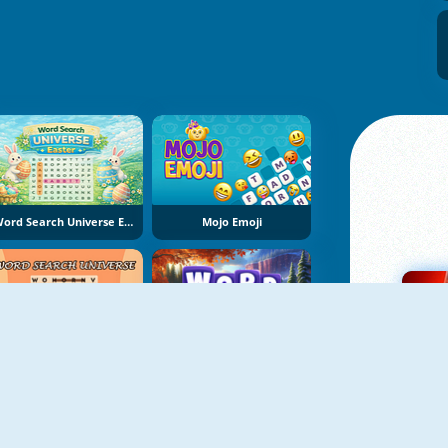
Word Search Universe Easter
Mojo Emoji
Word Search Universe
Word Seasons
====
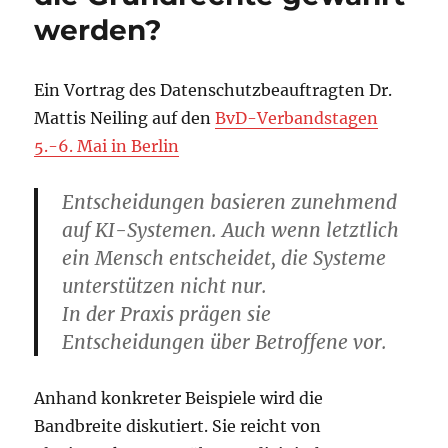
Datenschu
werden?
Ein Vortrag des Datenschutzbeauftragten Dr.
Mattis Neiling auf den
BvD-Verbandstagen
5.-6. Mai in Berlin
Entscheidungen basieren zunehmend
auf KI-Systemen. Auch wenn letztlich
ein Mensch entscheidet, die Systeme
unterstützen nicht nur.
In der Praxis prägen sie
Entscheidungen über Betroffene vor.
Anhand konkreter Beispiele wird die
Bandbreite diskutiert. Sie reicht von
====
Take the lines above from the one containing "Mattis Neiling auf den" down to the one containing "Bandbreite diskutiert. Sie reicht von", and transcribe them exactly, both ends included.

■ Expected answer ■
Mattis Neiling auf den
BvD-Verbandstagen
5.-6. Mai in Berlin
Entscheidungen basieren zunehmend
auf KI-Systemen. Auch wenn letztlich
ein Mensch entscheidet, die Systeme
unterstützen nicht nur.
In der Praxis prägen sie
Entscheidungen über Betroffene vor.
Anhand konkreter Beispiele wird die
Bandbreite diskutiert. Sie reicht von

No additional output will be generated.